§ **Exercise**:
For each entry, repeat the text exactly and omit any picture it holds.

Records from a dataset:
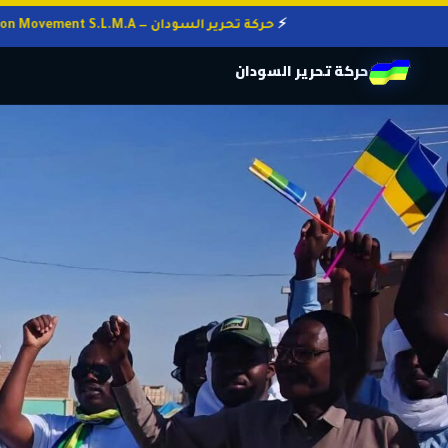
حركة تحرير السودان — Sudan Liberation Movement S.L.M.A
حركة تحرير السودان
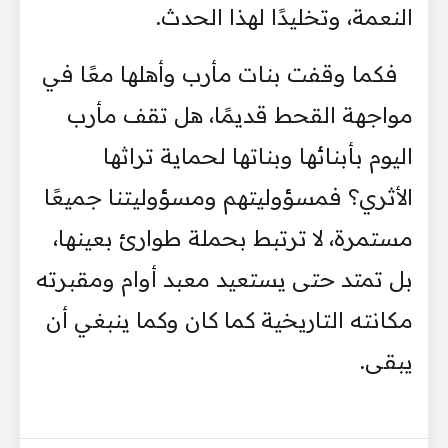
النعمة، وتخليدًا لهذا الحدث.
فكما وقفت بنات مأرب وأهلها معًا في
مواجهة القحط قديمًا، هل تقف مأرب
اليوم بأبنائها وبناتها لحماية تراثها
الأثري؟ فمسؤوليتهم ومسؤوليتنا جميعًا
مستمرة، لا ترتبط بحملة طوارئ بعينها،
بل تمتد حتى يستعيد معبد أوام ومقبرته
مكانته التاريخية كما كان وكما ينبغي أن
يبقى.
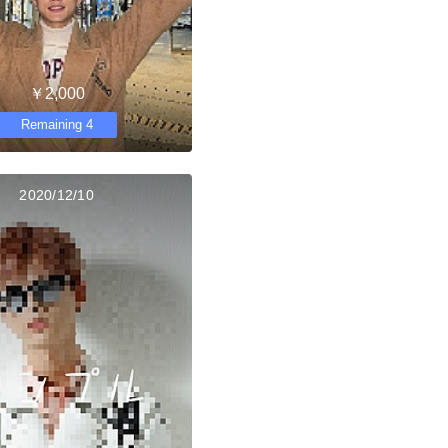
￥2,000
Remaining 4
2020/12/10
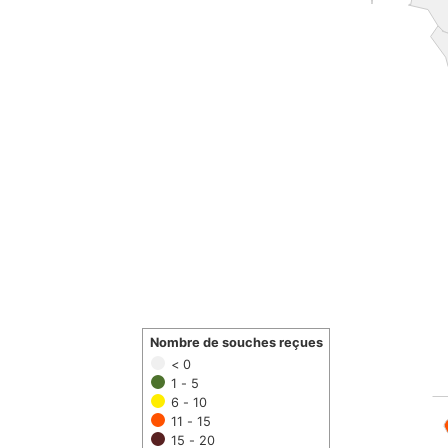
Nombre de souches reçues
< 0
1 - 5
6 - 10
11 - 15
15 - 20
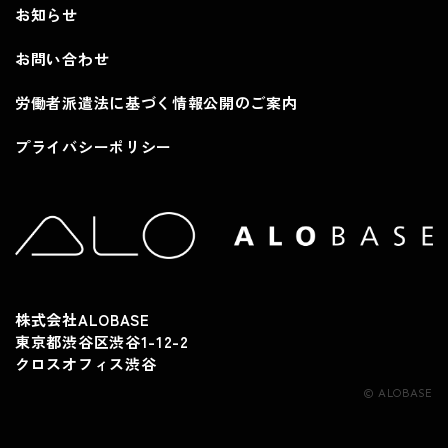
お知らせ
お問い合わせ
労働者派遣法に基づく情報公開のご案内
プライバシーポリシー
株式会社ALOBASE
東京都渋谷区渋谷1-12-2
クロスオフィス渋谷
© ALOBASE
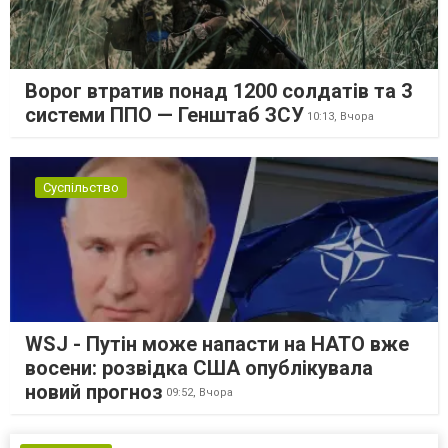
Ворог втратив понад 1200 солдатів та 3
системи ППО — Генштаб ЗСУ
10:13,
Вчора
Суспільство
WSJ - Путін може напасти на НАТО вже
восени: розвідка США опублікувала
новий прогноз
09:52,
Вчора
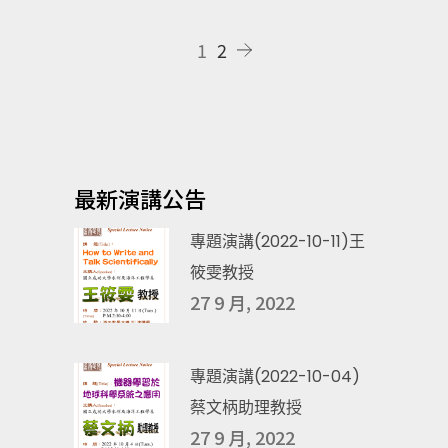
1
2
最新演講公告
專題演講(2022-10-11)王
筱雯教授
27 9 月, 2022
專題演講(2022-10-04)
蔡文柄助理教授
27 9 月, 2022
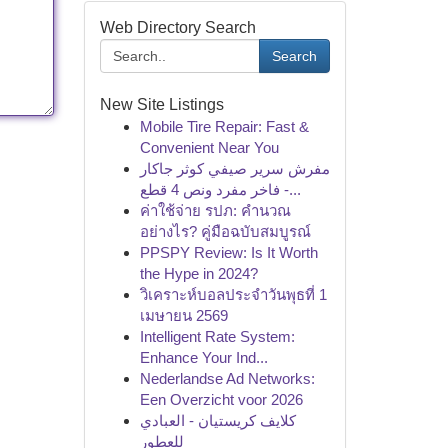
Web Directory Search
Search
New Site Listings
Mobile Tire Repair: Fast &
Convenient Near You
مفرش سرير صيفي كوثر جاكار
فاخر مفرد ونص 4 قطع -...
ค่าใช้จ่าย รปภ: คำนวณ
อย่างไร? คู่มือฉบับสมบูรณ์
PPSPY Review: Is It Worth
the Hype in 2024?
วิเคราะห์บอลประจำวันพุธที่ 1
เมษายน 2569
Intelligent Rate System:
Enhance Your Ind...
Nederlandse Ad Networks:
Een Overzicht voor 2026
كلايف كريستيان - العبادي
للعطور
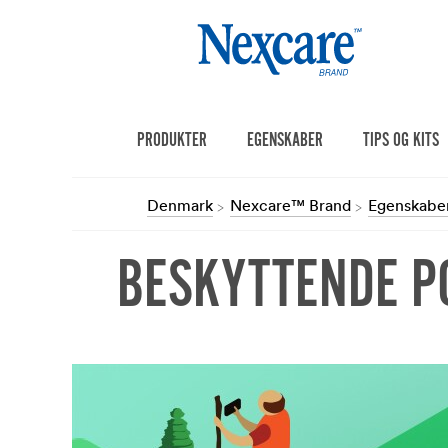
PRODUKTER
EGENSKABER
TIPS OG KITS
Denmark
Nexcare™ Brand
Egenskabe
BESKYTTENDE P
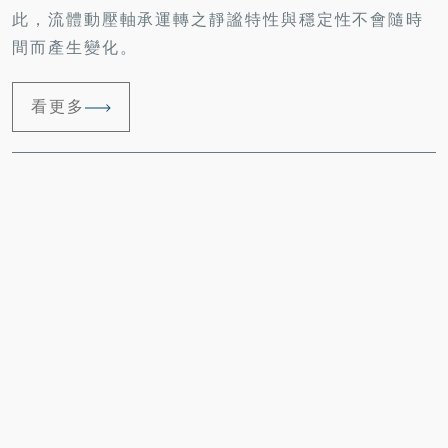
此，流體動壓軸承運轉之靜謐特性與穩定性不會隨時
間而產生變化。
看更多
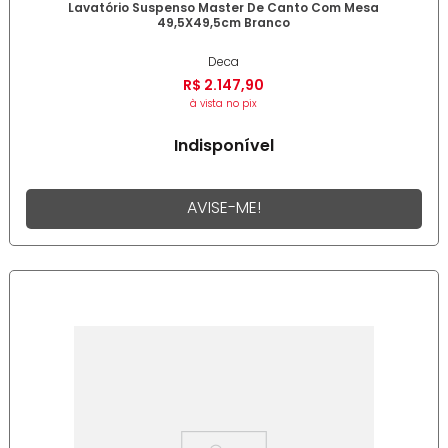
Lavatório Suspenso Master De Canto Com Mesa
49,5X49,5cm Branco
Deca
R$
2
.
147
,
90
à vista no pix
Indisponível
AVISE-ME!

§ **Reply to the exercise**:
حركة تحرير السودان — Sudan Liberation Movement S.L.M.A
حركة تحرير السودان
النعمة، وتخليدًا لهذا الحدث.
فكما وقفت بنات مأرب وأهلها معًا في
مواجهة القحط قديمًا، هل تقف مأرب
اليوم بأبنائها وبناتها لحماية تراثها
الأثري؟ فمسؤوليتهم ومسؤوليتنا جميعًا
مستمرة، لا ترتبط بحملة طوارئ بعينها،
بل تمتد حتى يستعيد معبد أوام ومقبرته
مكانته التاريخية كما كان وكما ينبغي أن
يبقى.
￥2,000
Remaining 4
2020/12/10
Nombre de souches reçues
< 0
1 - 5
6 - 10
11 - 15
15 - 20
お知らせ
お問い合わせ
労働者派遣法に基づく情報公開のご案内
プライバシーポリシー
株式会社ALOBASE
東京都渋谷区渋谷1-12-2
クロスオフィス渋谷
© ALOBASE
Ворог втратив понад 1200 солдатів та 3
системи ППО — Генштаб ЗСУ
10:13,
Вчора
Суспільство
WSJ - Путін може напасти на НАТО вже
восени: розвідка США опублікувала
новий прогноз
09:52,
Вчора
1
2
最新演講公告
專題演講(2022-10-11)王
筱雯教授
27 9 月, 2022
專題演講(2022-10-04)
蔡文柄助理教授
27 9 月, 2022
Web Directory Search
Search
New Site Listings
Mobile Tire Repair: Fast &
Convenient Near You
مفرش سرير صيفي كوثر جاكار
فاخر مفرد ونص 4 قطع -...
ค่าใช้จ่าย รปภ: คำนวณ
อย่างไร? คู่มือฉบับสมบูรณ์
PPSPY Review: Is It Worth
the Hype in 2024?
วิเคราะห์บอลประจำวันพุธที่ 1
เมษายน 2569
Intelligent Rate System:
Enhance Your Ind...
Nederlandse Ad Networks:
Een Overzicht voor 2026
كلايف كريستيان - العبادي
للعطور
PRODUKTER
EGENSKABER
TIPS OG KITS
Denmark
Nexcare™ Brand
Egenskabe
BESKYTTENDE P
此，流體動壓軸承運轉之靜謐特性與穩定性不會隨時
間而產生變化。
看更多
Lavatório Suspenso Master De Canto Com Mesa
49,5X49,5cm Branco
Deca
R$
2
.
147
,
90
à vista no pix
Indisponível
AVISE-ME!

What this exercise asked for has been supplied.